Nothing but a number should be written: the count of lines below that contain "description".

Provided information section start

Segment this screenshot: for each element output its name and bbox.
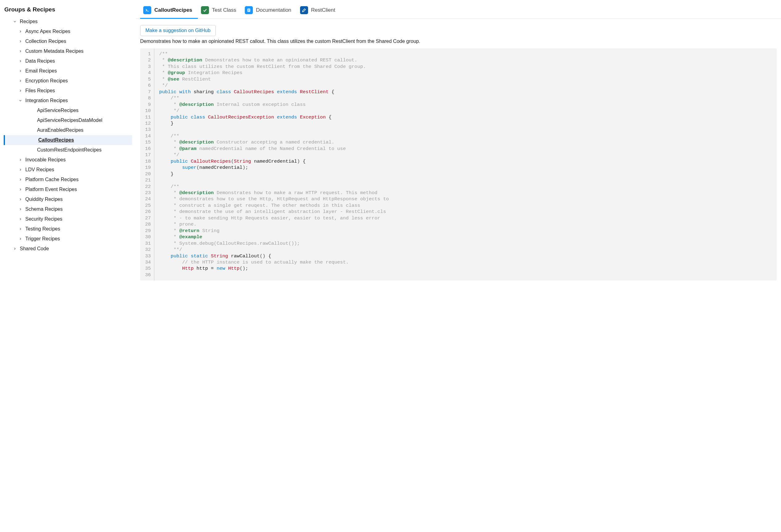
chevron-right-icon: [18, 39, 23, 44]
code-line: **/: [159, 247, 389, 253]
code-line: /**: [159, 133, 389, 139]
tab-label: RestClient: [311, 7, 335, 13]
tree-label: Email Recipes: [25, 68, 57, 74]
tree-group-encryption-recipes[interactable]: Encryption Recipes: [4, 76, 132, 86]
line-number: 11: [145, 114, 151, 120]
code-line: public with sharing class CalloutRecipes…: [159, 89, 389, 95]
code-line: super(namedCredential);: [159, 165, 389, 171]
tree-label: Recipes: [20, 19, 38, 25]
chevron-right-icon: [18, 217, 23, 222]
chevron-down-icon: [12, 19, 17, 24]
tree-item-calloutrecipes[interactable]: CalloutRecipes: [4, 135, 132, 145]
chevron-right-icon: [18, 59, 23, 63]
tree-group-collection-recipes[interactable]: Collection Recipes: [4, 36, 132, 46]
line-number: 33: [145, 253, 151, 259]
code-line: * @description Demonstrates how to make …: [159, 57, 389, 63]
tree-group-async-apex-recipes[interactable]: Async Apex Recipes: [4, 27, 132, 36]
tree-item-apiservicerecipes[interactable]: ApiServiceRecipes: [4, 105, 132, 116]
code-line: * @description Constructor accepting a n…: [159, 139, 389, 145]
tree-group-ldv-recipes[interactable]: LDV Recipes: [4, 165, 132, 175]
chevron-right-icon: [18, 88, 23, 93]
code-block: 1234567891011121314151617181920212223242…: [140, 48, 777, 280]
code-line: public static String rawCallout() {: [159, 253, 389, 259]
line-number: 20: [145, 171, 151, 177]
tree-group-email-recipes[interactable]: Email Recipes: [4, 66, 132, 76]
code-line: */: [159, 82, 389, 89]
line-number: 7: [145, 89, 151, 95]
tree-group-trigger-recipes[interactable]: Trigger Recipes: [4, 234, 132, 244]
code-line: * @description Demonstrates how to make …: [159, 190, 389, 196]
code-line: // the HTTP instance is used to actually…: [159, 259, 389, 265]
tree-label: LDV Recipes: [25, 167, 54, 173]
no-chevron: [30, 128, 35, 133]
tree-label: Schema Recipes: [25, 207, 63, 212]
tab-test-class[interactable]: Test Class: [198, 3, 242, 18]
tree-group-platform-cache-recipes[interactable]: Platform Cache Recipes: [4, 175, 132, 184]
code-line: [159, 272, 389, 278]
tab-label: Test Class: [212, 7, 236, 13]
code-line: * System.debug(CalloutRecipes.rawCallout…: [159, 240, 389, 247]
tree-label: ApiServiceRecipes: [37, 108, 78, 113]
suggest-github-button[interactable]: Make a suggestion on GitHub: [140, 25, 216, 36]
chevron-right-icon: [18, 29, 23, 34]
tab-label: CalloutRecipes: [154, 7, 192, 13]
line-number: 34: [145, 259, 151, 265]
tree-label: Data Recipes: [25, 58, 55, 64]
code-line: * demonstrate the use of an intelligent …: [159, 209, 389, 215]
no-chevron: [30, 147, 35, 152]
code-line: /**: [159, 184, 389, 190]
tab-restclient[interactable]: RestClient: [297, 3, 341, 18]
line-number: 31: [145, 240, 151, 247]
tree-group-quiddity-recipes[interactable]: Quiddity Recipes: [4, 194, 132, 204]
code-line: * construct a single get reuqest. The ot…: [159, 203, 389, 209]
tree-label: Integration Recipes: [25, 98, 68, 103]
line-number: 27: [145, 215, 151, 221]
line-number: 3: [145, 63, 151, 70]
chevron-right-icon: [18, 187, 23, 192]
line-number: 4: [145, 70, 151, 76]
tree-shared-code[interactable]: Shared Code: [4, 244, 132, 254]
tree-label: Files Recipes: [25, 88, 55, 93]
tree-group-data-recipes[interactable]: Data Recipes: [4, 56, 132, 66]
tree-group-security-recipes[interactable]: Security Recipes: [4, 214, 132, 224]
line-gutter: 1234567891011121314151617181920212223242…: [140, 48, 154, 280]
line-number: 36: [145, 272, 151, 278]
tree-item-customrestendpointrecipes[interactable]: CustomRestEndpointRecipes: [4, 145, 132, 155]
tree-label: Invocable Recipes: [25, 157, 66, 163]
line-number: 23: [145, 190, 151, 196]
chevron-right-icon: [18, 69, 23, 74]
tree-group-invocable-recipes[interactable]: Invocable Recipes: [4, 155, 132, 165]
tree-group-files-recipes[interactable]: Files Recipes: [4, 86, 132, 96]
code-line: * - to make sending Http Requests easier…: [159, 215, 389, 221]
tab-documentation[interactable]: Documentation: [242, 3, 297, 18]
line-number: 30: [145, 234, 151, 240]
tree-group-testing-recipes[interactable]: Testing Recipes: [4, 224, 132, 234]
code-lines: /** * @description Demonstrates how to m…: [154, 48, 394, 280]
tabs: CalloutRecipesTest ClassDocumentationRes…: [136, 0, 781, 19]
class-description: Demonstrates how to make an opinionated …: [140, 39, 777, 44]
line-number: 24: [145, 196, 151, 202]
terminal-icon: [143, 6, 151, 14]
tree-group-platform-event-recipes[interactable]: Platform Event Recipes: [4, 184, 132, 194]
tree-label: ApiServiceRecipesDataModel: [37, 118, 102, 123]
line-number: 8: [145, 95, 151, 101]
line-number: 16: [145, 146, 151, 152]
tab-calloutrecipes[interactable]: CalloutRecipes: [140, 3, 198, 18]
tree-item-auraenabledrecipes[interactable]: AuraEnabledRecipes: [4, 125, 132, 135]
line-number: 10: [145, 108, 151, 114]
code-line: * @return String: [159, 228, 389, 234]
line-number: 21: [145, 177, 151, 183]
tree-root-recipes[interactable]: Recipes: [4, 17, 132, 27]
doc-icon: [245, 6, 253, 14]
chevron-right-icon: [12, 246, 17, 251]
tree-group-schema-recipes[interactable]: Schema Recipes: [4, 204, 132, 214]
content: Make a suggestion on GitHub Demonstrates…: [136, 19, 781, 532]
tree-group-integration-recipes[interactable]: Integration Recipes: [4, 96, 132, 105]
tab-label: Documentation: [256, 7, 291, 13]
edit-icon: [300, 6, 308, 14]
main: CalloutRecipesTest ClassDocumentationRes…: [136, 0, 781, 532]
tree-label: Security Recipes: [25, 216, 63, 222]
tree-item-apiservicerecipesdatamodel[interactable]: ApiServiceRecipesDataModel: [4, 116, 132, 125]
tree-group-custom-metadata-recipes[interactable]: Custom Metadata Recipes: [4, 46, 132, 56]
line-number: 28: [145, 221, 151, 227]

Provided information section end

▶ [Response below]: 5